Plateau enrichments (Ep) for all infused amino acid tracers were calculated as the mean of the isotopic enrichments for the ~1.5-h to 9-h time points for the infused [¹³C₂]glycine and [²H₃]leucine tracers. Plateau enrichments of all labeled metabolic products were determined by fitting enrichment data to single exponential curves defined by the equation

$$\mathrm{E}={\mathrm{E}}_{\mathrm{f}}(1-{\mathrm{e}}^{-\text{kt}}).$$ (1)
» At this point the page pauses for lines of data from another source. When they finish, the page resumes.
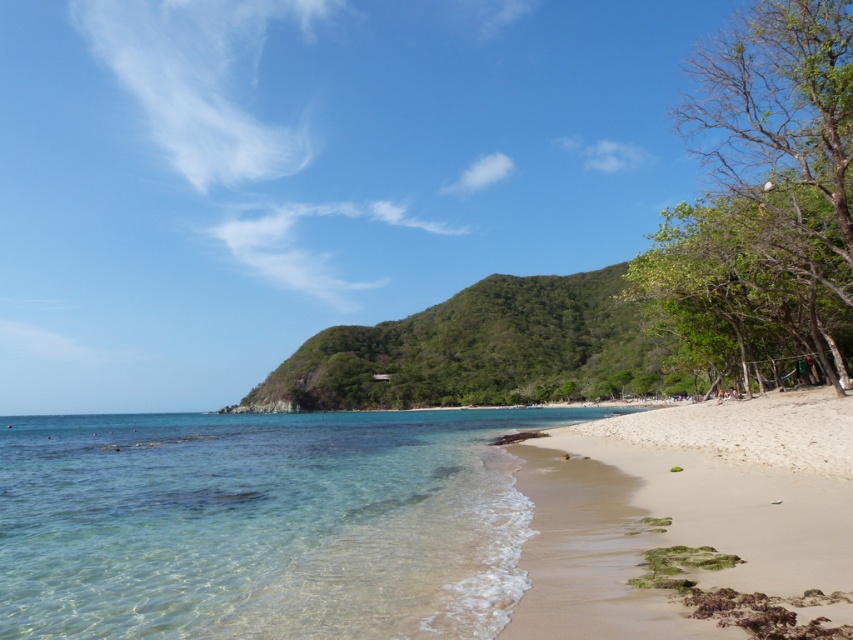 You are standing at the center of the beach and want to reach the clear water at lower left. Which direction should you walk to get there?

You should walk towards the lower left direction to reach the clear water at lower left. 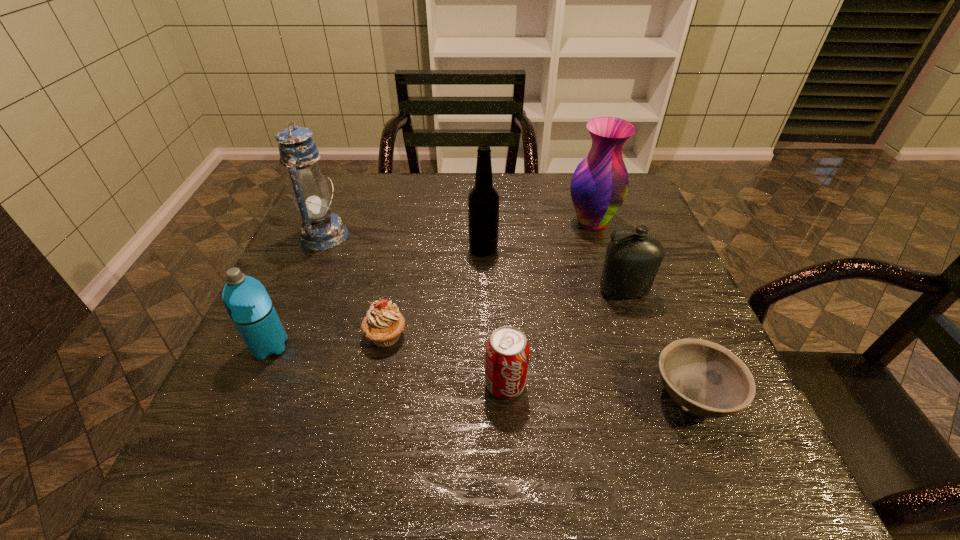 Find the location of a particular element. The width and height of the screenshot is (960, 540). lantern is located at coordinates (320, 230).

Image resolution: width=960 pixels, height=540 pixels. Identify the location of beer bottle. [483, 200].

The image size is (960, 540). What are the coordinates of `vase` in the screenshot? It's located at (599, 185).

Locate an element on the screen. thermos bottle is located at coordinates pyautogui.click(x=246, y=300).

Find the location of a particular element. This screenshot has height=540, width=960. the fifth nearest object is located at coordinates (632, 261).

Find the location of a particular element. The height and width of the screenshot is (540, 960). the sixth tallest object is located at coordinates (507, 353).

This screenshot has width=960, height=540. Find the location of `cupcake`. cupcake is located at coordinates (383, 324).

Where is `the third object from left to right`? This screenshot has height=540, width=960. the third object from left to right is located at coordinates (383, 324).

Find the location of a particular element. bowl is located at coordinates coord(704,378).

This screenshot has height=540, width=960. What are the coordinates of `vacant position located 0.080m on the front-facing side of the lantern` in the screenshot? It's located at (378, 236).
In this equation, E is the enrichment at time t (h), while E_f and k are the enrichment at infinity (i.e., plateau enrichment) and rate constant (h⁻¹) from the fitted curve, respectively (26). Data were fit to a single exponential regression equation using the “exponential rise to maximum” function of SigmaPlot 2002 (Version 8.02; SPSS, Inc., Chicago, IL).
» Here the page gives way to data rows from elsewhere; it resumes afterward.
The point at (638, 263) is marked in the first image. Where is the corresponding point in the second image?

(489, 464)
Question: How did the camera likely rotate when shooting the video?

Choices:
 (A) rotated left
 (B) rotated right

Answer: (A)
Steady state kinetics of amino acid tracers were calculated using standard equations (12), including correction for overestimation of intracellular enrichment from plasma enrichment data (12, 23, 26), as discussed below. The flux of an amino acid is the rate of appearance of that amino acid from endogenous production (de novo synthesis and protein breakdown), absorption, and the tracer infusion, and is calculated from the plateau enrichment of the corresponding amino acid tracer. Specifically, the flux of leucine (Q_Leu) in the plasma pool is calculated as:

$${\mathrm{Q}}_{\text{Leu}}={\mathrm{I}}_{\text{Leu}}·(({\mathrm{E}}_{\text{Leu}})/({\text{Ep}}_{\text{Leu}})-1)$$ (2)
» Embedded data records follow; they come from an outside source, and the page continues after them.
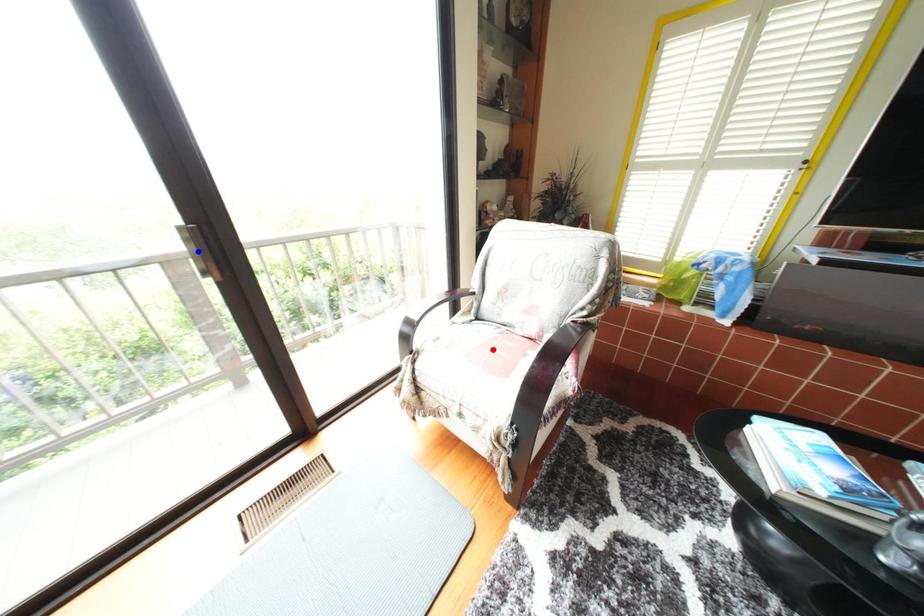 Question: In the image, two points are highlighted. Which point is nearer to the camera? Reply with the corresponding letter.

Choices:
 (A) blue point
 (B) red point

Answer: (A) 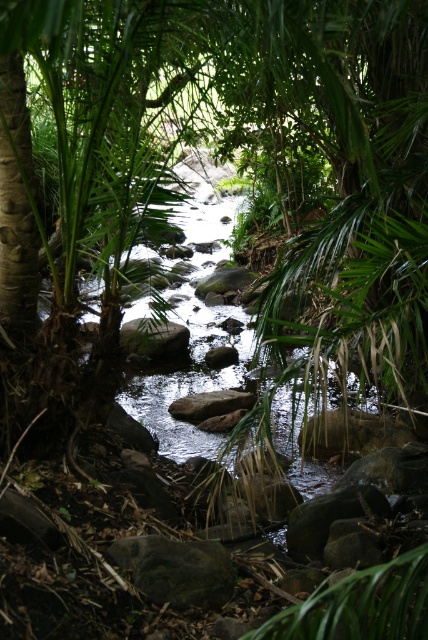 You are a hiker carrying a backpack weighing 20 pounds. You need to cross the stream shown in the image. The dark gray rock at center and the gray smooth rock at center are the only stable stepping stones available. Can you safely cross using these rocks without getting your backpack wet?

The dark gray rock at center and the gray smooth rock at center are 13.22 feet apart from each other. Since the distance between them is too large for a hiker to safely jump across while carrying a 20 pound backpack, it would not be advisable to attempt crossing using these rocks.

In the scene shown: You are a hiker trying to cross the stream using the rocks. You have a backpack that is 30 cm wide. Which rock, the dark gray rock at center or the gray smooth rock at center, can your backpack fit on without falling off?

The gray smooth rock at center is wider than the dark gray rock at center, so the backpack can fit on the gray smooth rock at center since it is wider than 30 cm. The dark gray rock at center is thinner and may not provide enough space.

Looking at this image, you are standing at the edge of the stream in the tropical scene. There is a point marked at coordinates (177, 570). Which object from the scene is this point located on?

The point at coordinates (177, 570) is located on the dark gray rock at center. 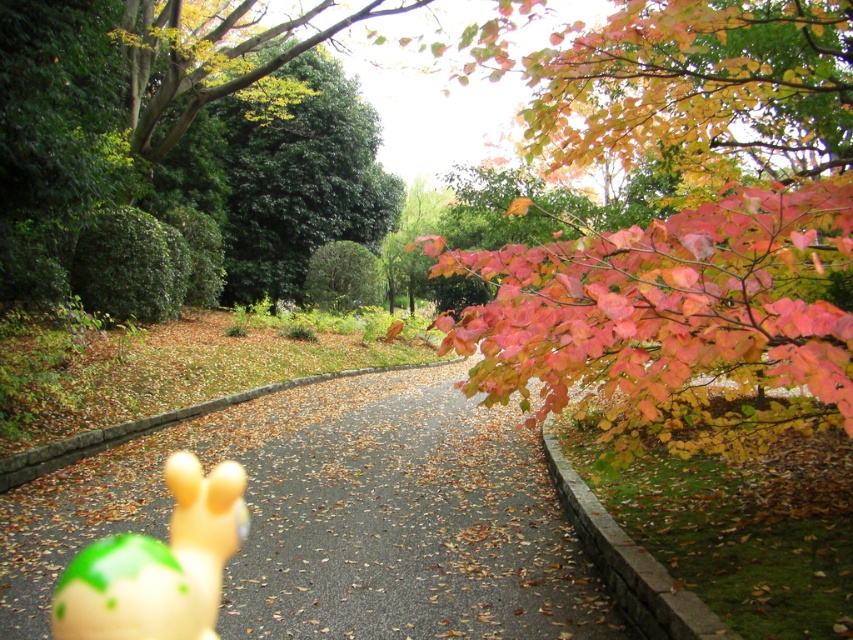 Does smooth asphalt road at center lie behind translucent yellow toy at center?

Yes.

Who is lower down, smooth asphalt road at center or translucent yellow toy at center?

translucent yellow toy at center is lower down.

Where is `smooth asphalt road at center`? This screenshot has width=853, height=640. smooth asphalt road at center is located at coordinates (338, 516).

What are the coordinates of `smooth asphalt road at center` in the screenshot? It's located at (338, 516).

Identify the location of shiny red leaves at upper right. The image size is (853, 640). (674, 321).

I want to click on shiny red leaves at upper right, so click(x=674, y=321).

From the picture: Does smooth asphalt road at center have a larger size compared to shiny red leaves at upper right?

Incorrect, smooth asphalt road at center is not larger than shiny red leaves at upper right.

From the picture: Who is positioned more to the right, smooth asphalt road at center or shiny red leaves at upper right?

Positioned to the right is shiny red leaves at upper right.

This screenshot has width=853, height=640. In order to click on smooth asphalt road at center in this screenshot , I will do `click(338, 516)`. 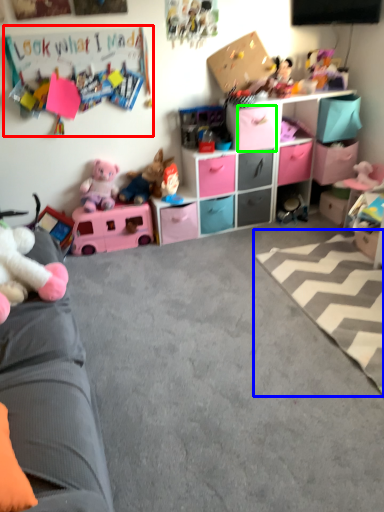 Question: Estimate the real-world distances between objects in this image. Which object is closer to bulletin board (highlighted by a red box), plain (highlighted by a blue box) or drawer (highlighted by a green box)?

Choices:
 (A) plain
 (B) drawer

Answer: (B) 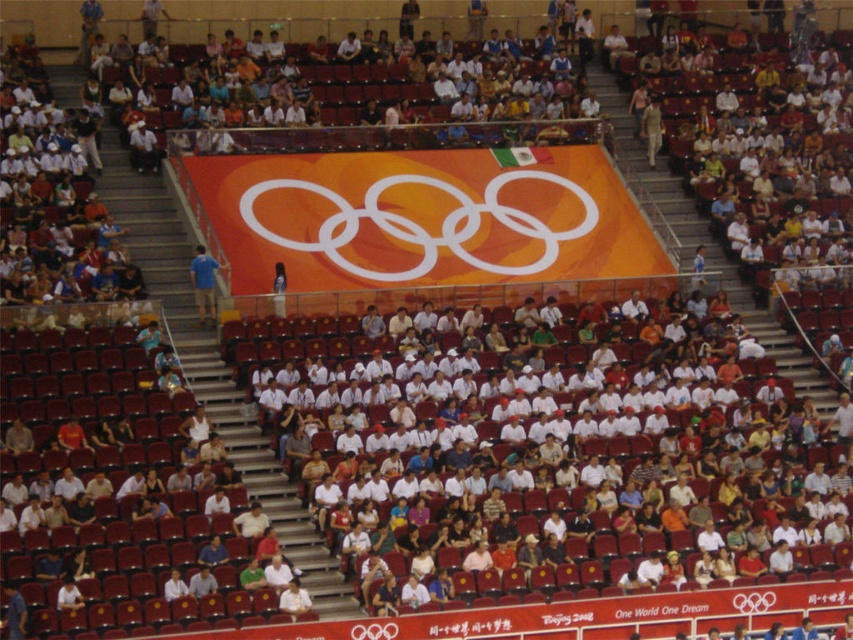 Question: Does blue fabric shirt at center appear on the right side of light brown leather jacket at upper right?

Choices:
 (A) no
 (B) yes

Answer: (A)

Question: Which point is closer to the camera?

Choices:
 (A) (212, 292)
 (B) (654, 120)

Answer: (A)

Question: Is blue fabric shirt at center positioned at the back of light brown leather jacket at upper right?

Choices:
 (A) yes
 (B) no

Answer: (B)

Question: Among these points, which one is nearest to the camera?

Choices:
 (A) (650, 125)
 (B) (198, 275)

Answer: (B)

Question: Does blue fabric shirt at center have a smaller size compared to light brown leather jacket at upper right?

Choices:
 (A) yes
 (B) no

Answer: (B)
where: I_Leu is the [²H₃]leucine infusion rate, E_Leu is the enrichment of the [²H₃]leucine tracer and Ep_Leu is the plateau enrichment of [²H₃]leucine in plasma. The plateau enrichment of plasma leucine was not corrected for overestimation of intracellular enrichment, consistent with previous studies using leucine flux as a relative indicator of protein turnover (19, 24, 27).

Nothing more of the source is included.